Et si, naturellement par magie les plats préparés, avec grands soins, il va de soi, renfermaient quelques petites trouvailles qui brusquement vous libérerait de votre mari présomptueux, de sa sœur qui a fait un trop beau mariage, de leur mère toujours en reproche, sans parler de la cousine aigrie et de votre frère qui s’est enfermée dans la religion. Cela changerait tout et là, je suis sûr que vous apprécierez, à sa juste valeur, votre Noël.

Pour cela naturellement il vous faut les recettes adéquates.

Avouez Madame qu'en cette fin d’année les Editions Le Masque font bien les choses, à la manière d’un Père Noël qui vous veut du bien (ce qui n’est pas toujours le cas), et vous soulager définitivement de cette contigüité trop longtemps infligée, elles ont pensé à vos petits soucis familiaux. 

Libérez-vous en feuilletant "Crèmes & châtuiments" ce très beau livre qu'Anne Martinetti et François Rivière consacrent à ces recettes délicieusement criminelles de la Baronne du Crime, Agatha Christie.

Pas moins de cent recettes à votre service couvrant l’ensemble d’un repas, sans oublier le thé, le vin, le dessert. Ne pas oublier la marmelade… Et ces petites tartelettes, délicieuses... Dommage qu’elles contiennent quelques poisons. Enfin pas grave, c’est votre frère curé, trop gourmand dans sa méchanceté, qui y laissera sa carcasse.

Les auteurs ont joué le jeu, vous aussi. Car même si vous retirez l’arsenic, la strychnine et que vous remettez votre besogne à demain (encore qu’il ne faut jamais remettre à demain ce que l’on peut faire le jour même) les recettes présentées sont toutes merveilleuses. Et de s’apercevoir que la Baronne du Crime était également une fine cuisinière.

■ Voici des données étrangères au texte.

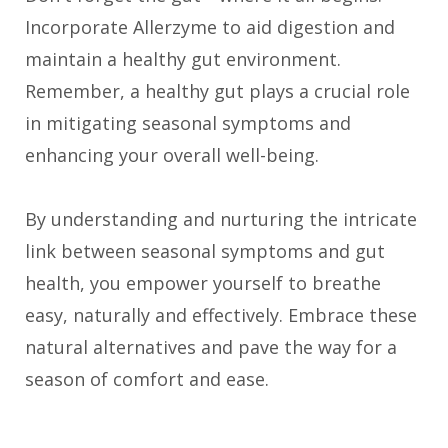
Incorporate Allerzyme to aid digestion and
maintain a healthy gut environment.
Remember, a healthy gut plays a crucial role
in mitigating seasonal symptoms and
enhancing your overall well-being.
By understanding and nurturing the intricate
link between seasonal symptoms and gut
health, you empower yourself to breathe
easy, naturally and effectively. Embrace these
natural alternatives and pave the way for a
season of comfort and ease.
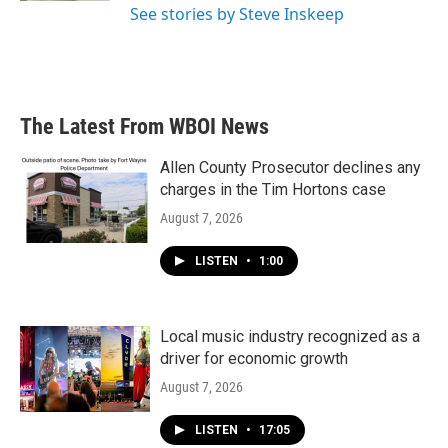
See stories by Steve Inskeep
The Latest From WBOI News
Allen County Prosecutor declines any
charges in the Tim Hortons case
August 7, 2026
LISTEN
•
1:00
Local music industry recognized as a
driver for economic growth
August 7, 2026
LISTEN
•
17:05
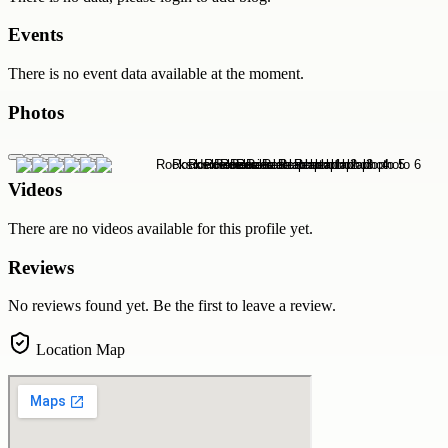
Events
There is no event data available at the moment.
Photos
Videos
There are no videos available for this profile yet.
Reviews
No reviews found yet. Be the first to leave a review.
Location Map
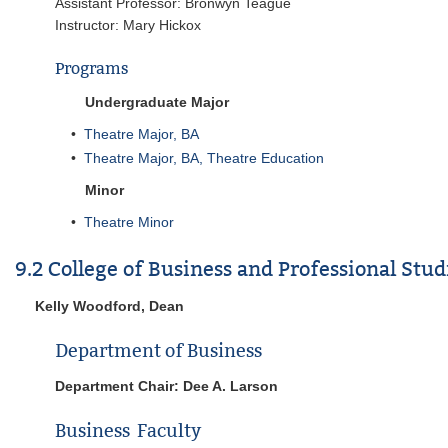
Assistant Professor: Bronwyn Teague
Instructor: Mary Hickox
Programs
Undergraduate Major
•
Theatre Major, BA
•
Theatre Major, BA, Theatre Education
Minor
•
Theatre Minor
9.2 College of Business and Professional Stu
Kelly Woodford, Dean
Department of Business
Department Chair: Dee A. Larson
Business Faculty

Ce que l’on ne sait pas assez, c’est que la romancière était une femme qui aimait rester derrière ses fourneaux pour cocoter quelques recettes retrouvées dans un des cinquante romans dont la nourriture est le plat principal du meurtre.

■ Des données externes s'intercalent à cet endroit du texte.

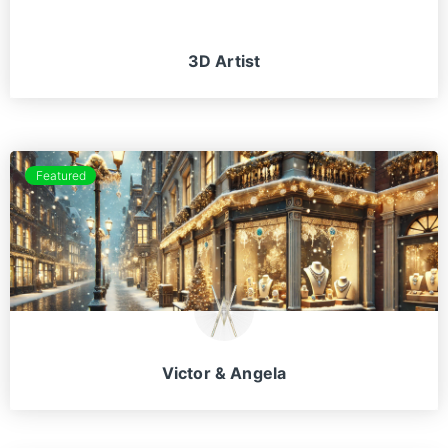
3D Artist
Featured
Victor & Angela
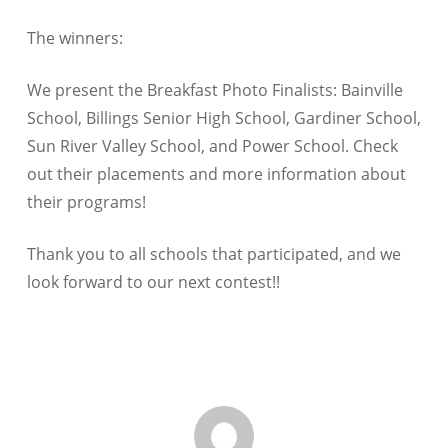
The winners:
We present the Breakfast Photo Finalists: Bainville
School, Billings Senior High School, Gardiner School,
Sun River Valley School, and Power School. Check
out their placements and more information about
their programs!
Thank you to all schools that participated, and we
look forward to our next contest!!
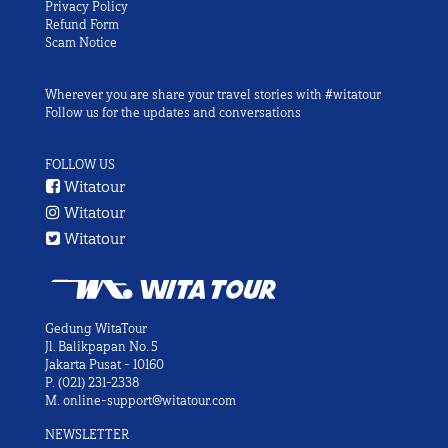
Privacy Policy
Refund Form
Scam Notice
Wherever you are share your travel stories with #witatour
Follow us for the updates and conversations
FOLLOW US
Witatour
Witatour
Witatour
Gedung WitaTour
Jl. Balikpapan No. 5
Jakarta Pusat - 10160
P.
(021) 231-2338
M.
online-support@witatour.com
NEWSLETTER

De plus (dur, dur pour nous les froggies), nous découvrons au fil des pages des recettes qu’il faut que nous remettions nos pendules à l’heure de Londres. Que la réputation faite à la cuisine anglaise est totalement infondée.

Drame national. La cuisine anglaise est bonne, voir succulente (l’art du breakfast, les tourtes, le chutney ou encore les marmelades)… Nous y reviendrons, je l’espère…

Ajoutez au menu de chaque recette l’extrait du roman concerné et vous aurez en main l’indispensable manuel à tuer proprement le temps. Et n’hésitez pas naturellement, autour des plats confectionner, de faire une "Murder party".